Devaluation of the authority of High Courts. Appeals going directly to the Supreme courts, bypassing High Courts. In this case, Supreme Court would have less time and resources for constitutional matters.
Many tribunals have no constitutional protection.
There is no scope of a dissenting judgement in a tribunal.
Justice becomes costly and less accessible as unlike High Courts, tribunals are not present in almost each state.
Way Forward/ Solutions:
Qualifications: In Union of India vs. R. Gandhi , the Supreme Court looked at the working of tribunals closely. It said that when the existing jurisdiction of a court is transferred to a tribunal, its members should be persons of a rank, capacity and status as nearly as possible equal to the rank, status and capacity of the court.

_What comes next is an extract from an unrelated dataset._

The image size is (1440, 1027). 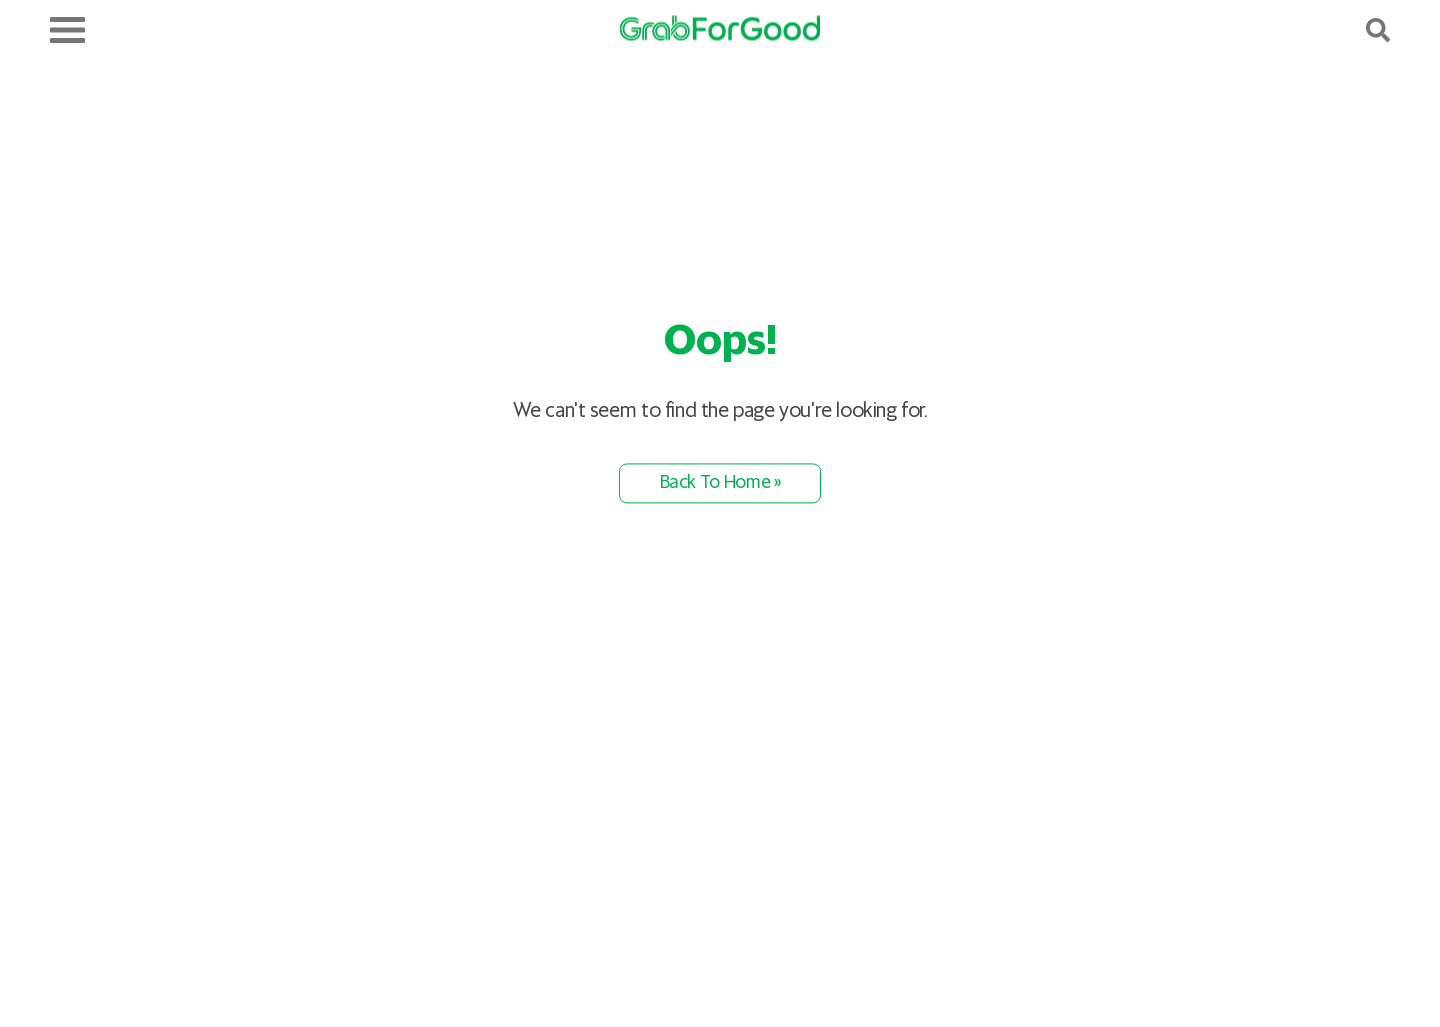 I want to click on Back To Home », so click(x=720, y=483).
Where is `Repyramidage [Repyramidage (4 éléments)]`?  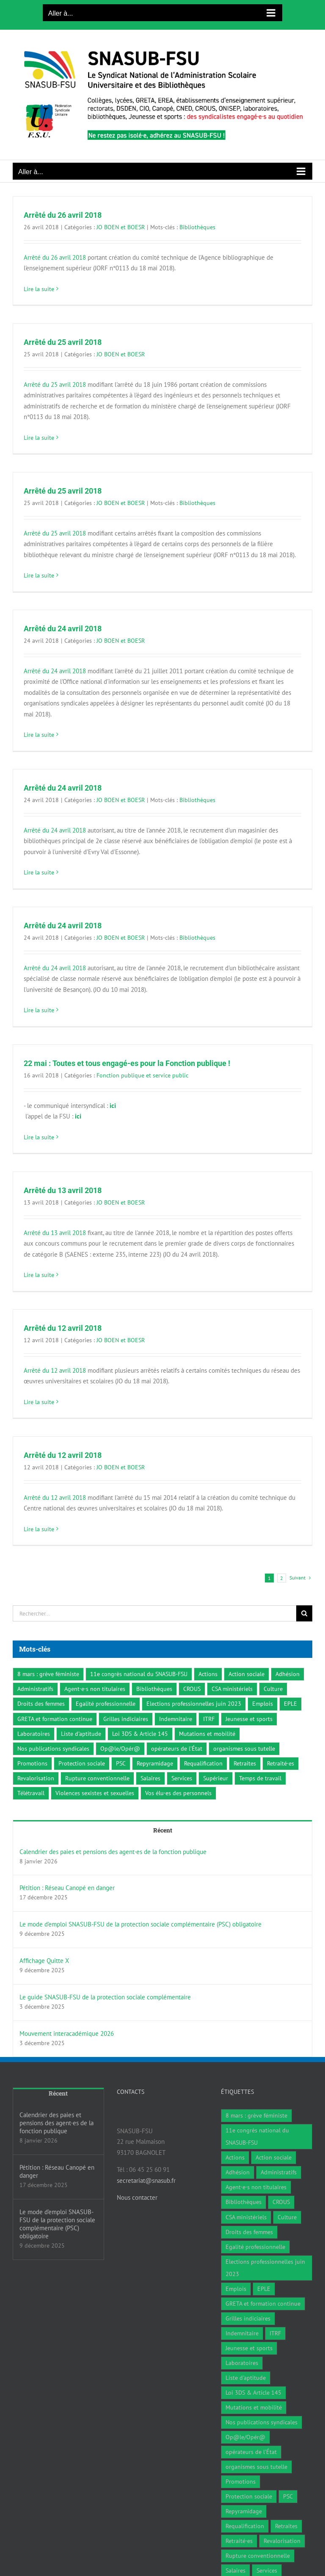 Repyramidage [Repyramidage (4 éléments)] is located at coordinates (155, 1763).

Independence: The administrative support for all Tribunals should be from the Ministry of Law & Justice. Neither the Tribunals nor its members shall seek or be provided with facilities from the respective sponsoring or parent Ministries or concerned Department.
Accessibility: Tribunals must have benches in different parts so as to ensure that they are accessible.
Appointments to members: Should be done by an impartial and independent selection committee.
Law Commission Report:
• The Law Commission has pointed a grim picture of the case burden- the top five central tribunals in the country have a combined backlog of over 3.50 lakh cases. • In its report ‘Assessment of Statutory Frameworks of Tribunals in India’, it was held that “though the disposal rate of the tribunals in comparison to the filing of cases per year had been remarkable — 94 per cent — the pendency still remains quite high.” • It highlighted that the concept of tribunals was evolved to overcome the crisis of delay and backlogs in the administration of justice in regular courts. However, the official data depicts a deplorable state of affairs. • The Law Commission of India has recommended that the writ petitions challenging the decisions of different central tribunals in the country should be filed before a division bench of the High Court instead of the Supreme Court.
Judicial independence and separation of powers are two strong pillars of a democratic state. They are an inherent aspect of a country governed by rule of law. Judicial independence and separation of powers have been held to be part of basic structure of the Constitution by the Hon’ble Supreme Court of India. It has often been alleged against excessive tribunalisation that it strikes a hard blow on judicial independence and separation of powers. Excessive tribunalisation means transferring more and more power to the executive branch which goes against the very idea of having separation of power. Judicial independence ensures judicial branch which is free of any sort of intrusion from any other branch. Thus, excessive tribunalisation goes against the very idea of a country governed by rule of law.
In the Delhi Bar Association case, it was argued that the legislative competence of the Parliament to create tribunals could not be questioned. The contention that vesting jurisdiction with tribunals would leave the High Courts with no jurisdiction in those matters was struck down by the Court. Tribunals need to be viewed as departments of ministries as part of the administration and also need to seem to be so independent as to be excluded from jurisdiction of ordinary courts. Thus, the system of Droit Administratif should be incorporated in India.
The High Courts’ jurisdiction may be ousted without affecting the jurisdiction of the Supreme Court as held in Sampath Kumar case and suggested by the Law Commission, but must be accountable to an independent body which is neither an arm of the administration nor an ordinary court. The Supreme Court must be careful in admitting appeals from the orders of tribunals to ensure the efficiency and smooth functioning of this system. A partial adoption of the Droit Administratif, coupled with an overlooking independent nodal agency, both free from over-interference from the administration or the ordinary courts is one way by which the present ills of the system may be removed.